• **Goal of the exercise**
If a line below contains the string "Writing", copy it out.

(Input records begins)

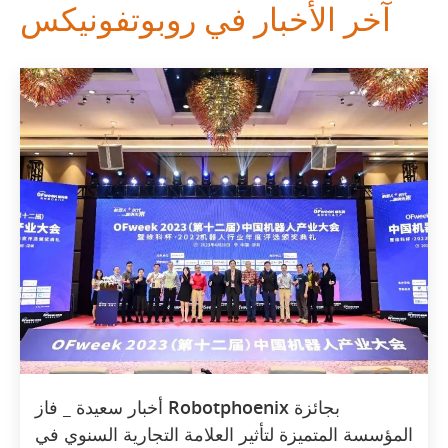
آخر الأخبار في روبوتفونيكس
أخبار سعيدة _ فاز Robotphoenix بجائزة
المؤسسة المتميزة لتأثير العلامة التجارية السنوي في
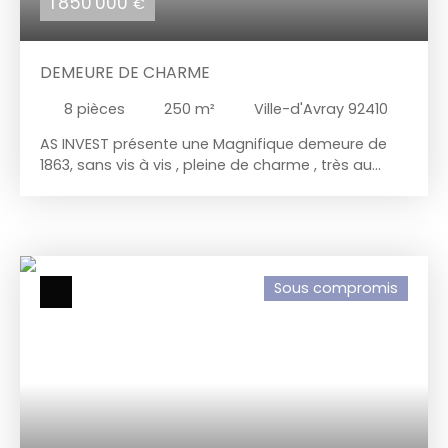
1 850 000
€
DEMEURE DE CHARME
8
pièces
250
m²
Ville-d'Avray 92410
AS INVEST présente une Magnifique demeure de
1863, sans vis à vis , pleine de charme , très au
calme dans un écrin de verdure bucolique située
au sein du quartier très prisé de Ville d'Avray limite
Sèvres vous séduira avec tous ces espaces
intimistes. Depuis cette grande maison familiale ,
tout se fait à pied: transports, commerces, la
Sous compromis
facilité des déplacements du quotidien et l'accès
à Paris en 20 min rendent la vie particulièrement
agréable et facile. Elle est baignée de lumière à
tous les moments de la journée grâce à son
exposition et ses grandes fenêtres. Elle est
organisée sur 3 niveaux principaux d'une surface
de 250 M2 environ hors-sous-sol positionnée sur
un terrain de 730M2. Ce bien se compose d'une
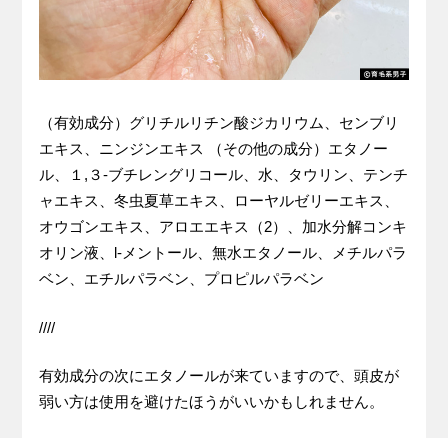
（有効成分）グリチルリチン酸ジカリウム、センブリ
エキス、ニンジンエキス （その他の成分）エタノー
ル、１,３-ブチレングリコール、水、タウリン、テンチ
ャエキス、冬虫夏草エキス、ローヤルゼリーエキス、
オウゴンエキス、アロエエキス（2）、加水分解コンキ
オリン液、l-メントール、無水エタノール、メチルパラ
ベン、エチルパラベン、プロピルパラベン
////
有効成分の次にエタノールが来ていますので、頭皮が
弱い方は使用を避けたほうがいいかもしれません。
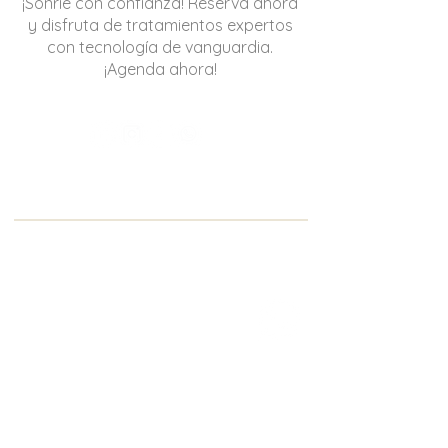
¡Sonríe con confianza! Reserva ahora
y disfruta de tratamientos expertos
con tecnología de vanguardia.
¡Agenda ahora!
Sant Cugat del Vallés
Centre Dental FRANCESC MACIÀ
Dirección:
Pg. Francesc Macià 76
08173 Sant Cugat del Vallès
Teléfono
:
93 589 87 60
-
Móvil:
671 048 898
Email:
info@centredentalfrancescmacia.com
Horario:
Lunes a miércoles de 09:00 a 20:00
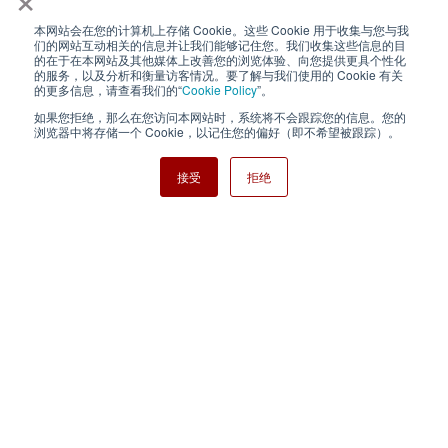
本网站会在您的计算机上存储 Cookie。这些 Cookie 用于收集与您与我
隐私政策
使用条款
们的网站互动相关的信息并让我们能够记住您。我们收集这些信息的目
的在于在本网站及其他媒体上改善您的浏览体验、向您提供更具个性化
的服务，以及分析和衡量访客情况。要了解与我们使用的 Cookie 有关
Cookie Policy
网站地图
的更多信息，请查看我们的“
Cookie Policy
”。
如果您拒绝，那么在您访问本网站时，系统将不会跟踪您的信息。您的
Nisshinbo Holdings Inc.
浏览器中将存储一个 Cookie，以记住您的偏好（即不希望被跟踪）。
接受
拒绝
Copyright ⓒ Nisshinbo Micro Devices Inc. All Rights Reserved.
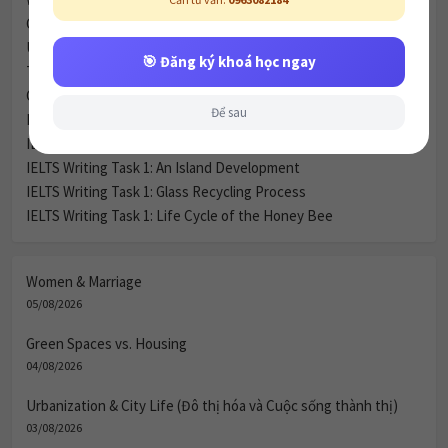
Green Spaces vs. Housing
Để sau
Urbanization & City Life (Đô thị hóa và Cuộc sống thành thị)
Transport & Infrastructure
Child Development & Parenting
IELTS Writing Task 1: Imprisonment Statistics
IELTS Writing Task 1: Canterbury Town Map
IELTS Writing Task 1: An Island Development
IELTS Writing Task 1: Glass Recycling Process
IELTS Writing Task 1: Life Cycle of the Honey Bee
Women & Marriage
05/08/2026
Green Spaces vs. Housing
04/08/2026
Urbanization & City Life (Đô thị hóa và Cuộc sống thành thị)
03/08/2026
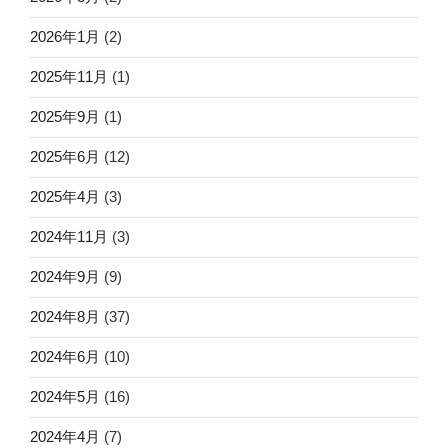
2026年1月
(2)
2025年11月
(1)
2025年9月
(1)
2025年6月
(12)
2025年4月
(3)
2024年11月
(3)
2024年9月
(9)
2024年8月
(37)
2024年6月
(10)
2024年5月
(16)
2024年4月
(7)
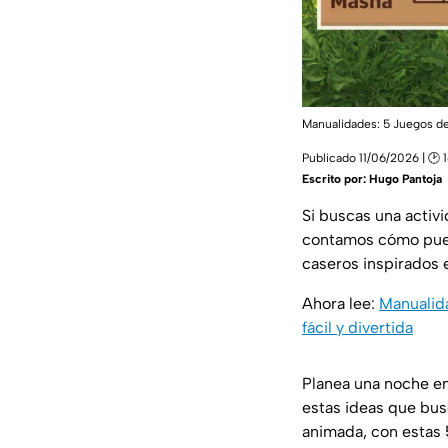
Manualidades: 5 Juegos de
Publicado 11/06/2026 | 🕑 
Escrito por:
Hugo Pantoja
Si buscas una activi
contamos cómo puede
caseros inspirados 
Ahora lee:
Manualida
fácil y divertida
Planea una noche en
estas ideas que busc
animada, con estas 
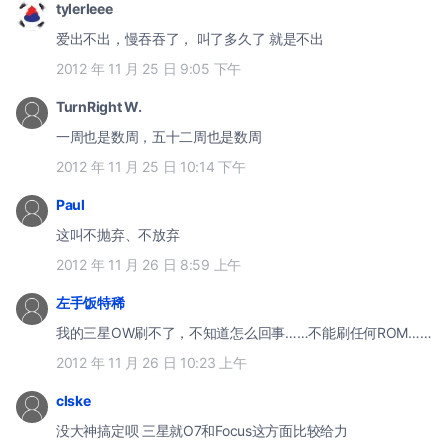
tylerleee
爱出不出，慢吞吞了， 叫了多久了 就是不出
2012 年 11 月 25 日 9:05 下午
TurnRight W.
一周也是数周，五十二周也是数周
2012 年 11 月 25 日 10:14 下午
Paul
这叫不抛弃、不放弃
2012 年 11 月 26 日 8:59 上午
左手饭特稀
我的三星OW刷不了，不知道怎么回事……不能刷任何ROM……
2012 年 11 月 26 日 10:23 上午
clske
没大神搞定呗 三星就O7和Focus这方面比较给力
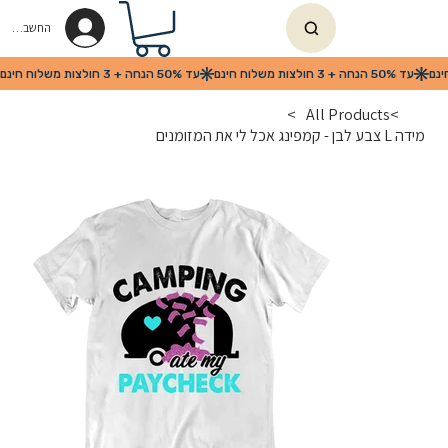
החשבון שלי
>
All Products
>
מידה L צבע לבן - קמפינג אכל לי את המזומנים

(Input records ends)

• **Answer for the task**
IELTS Writing Task 1: Imprisonment Statistics
IELTS Writing Task 1: Canterbury Town Map
IELTS Writing Task 1: An Island Development
IELTS Writing Task 1: Glass Recycling Process
IELTS Writing Task 1: Life Cycle of the Honey Bee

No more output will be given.